After our discussion about Andy Warhol's work, I had students choose an animal to draw. I tiered the assignment so students of all abilities could feel a sense of accomplishment. The lower level students were allowed to trace an animal. The middle level students were allowed to draw from observation by looking at a picture of the animal. The higher level students were encouraged to draw the animal from memory or based on an idea. This allowed my gifted and talented students a little more freedom and independence, which I think they enjoyed. It also allowed my lower level students to feel like they could create an awesome work of art. I'm not a huge fan of tracing, but it has it's time and place in every art class.
Once they drew their animals, they had to show me their drawing in order to get their foam. They taped the paper to the foam and started tracing over their design. They went over their designs with a blunt pencil or mechanical pencil with no lead. Next, we started printing! After they printed 3 different prints, I had some students outline their lines with oil pastel to add an Andy Warhol look to their work. You can view the demo video I played for my students at the end of this post. View examples of my students work below.

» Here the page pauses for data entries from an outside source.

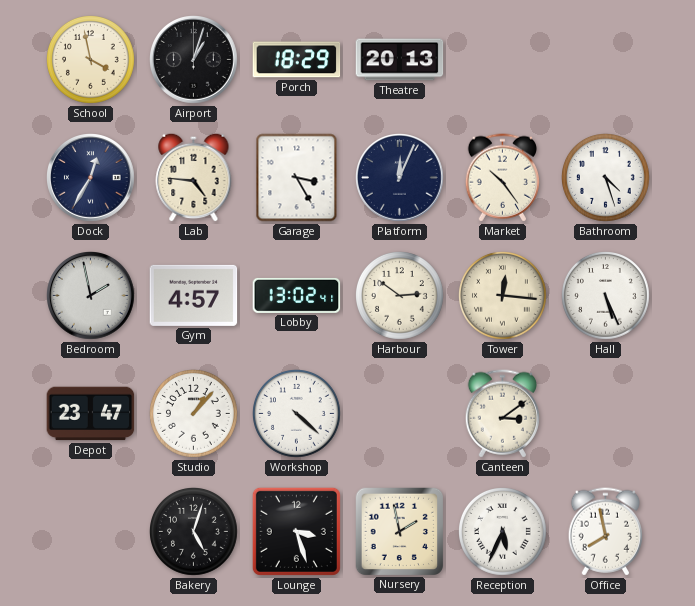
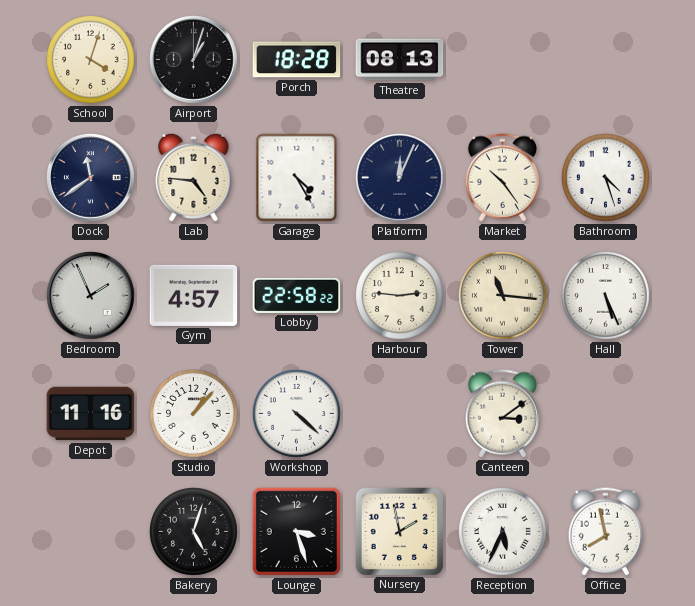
School: 3:58 -> 4:03
Porch: 18:29 -> 18:28
Theatre: 20:13 -> 08:13
Dock: 12:35 -> 11:39
Garage: 3:25 -> 4:25
Bedroom: 1:58 -> 1:56
Lobby: 13:02 -> 22:58
Harbour: 2:51 -> 2:46
Tower: 12:16 -> 11:16
Depot: 23:47 -> 11:16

This project was quite extensive, but one of my favorite projects I have ever taught! We spent a day having a class discussion about the work of Shepard Fairey and the way Shepard Fairey uses visual art as a way to draw attention to a particular social issue such as pollution, inequality, and greed. We also talked about the works of Banksy and Ricardo Levins Morales (Minneapolis-based activist artist). We listened to a Podcast interview of Ricardo and his work. Listen to the podcast of Ricardo Levins Morales on MPR here.
Students were first asked to brainstorm different social issues. At first, some students really struggled thinking of ideas. For the kids who struggled, I asked them what they liked. For example, a student said he liked music. I asked him if he knew of any problems in the music industry. He immediately said "Piracy", "Inequality", "Sexism" and "People need to support local music more". These are all great examples of social issues that tie into a student interest. Some examples of social issues chosen by students for this project include marriage equality, racial equality, saving and protecting animals, recycling, protecting the environment, religious equality, self esteem, perfectionism, anti-bullying, and greed.
One issue I did run into was I had one student who wanted to do a design based around legalizing marijuana. Even though I personally didn't find this offensive, I knew it would be an issue since I teach at a public school! Drugs are bad...mmmk? So I had to explain to the student that while I am all for freedom of expression, that I would appreciate it if he chose a different, more school appropriate topic. I dislike the idea of censorship in my classroom, but there's got to be a line drawn somewhere, right?
Next, students were given the challenge of illustrating that social issue. The goal was to create a design that clearly illustrated the chosen social issue. Some students did better at this than others. Each student had to show me their design plan in order to get their linoleum. Students used a 6B ebony pencil to outline their design plan, flip the plan on top of the linoleum, and burnish the design onto the linoleum. This helped students keep their words & letters backwards when carving without having to worry about writing the letters and words backwards.
Finally, students started carving their designs! View my demo video below for complete instructions.
Students were asked to create 6 different prints and choose 3 for display. After they finished preparing their prints for exhibit, they were asked to write an artist statement. Two of the guiding questions for their artist statement was "How can art change the world?" and "What is visual art's relationship to society?". Some of the responses I got were truly inspiring. Overall, I loved this project and how it engaged all of my students!
I am a 6th year high school art teacher in Rochester, MN. I have taught middle school for 2 years and high school for 4 years. I truly enjoy working with students on a daily basis. I also enjoy teaching real-world skills such as problem solving, using technology, and the power of teamwork and collaboration. My joy is sharing my passion for art with others!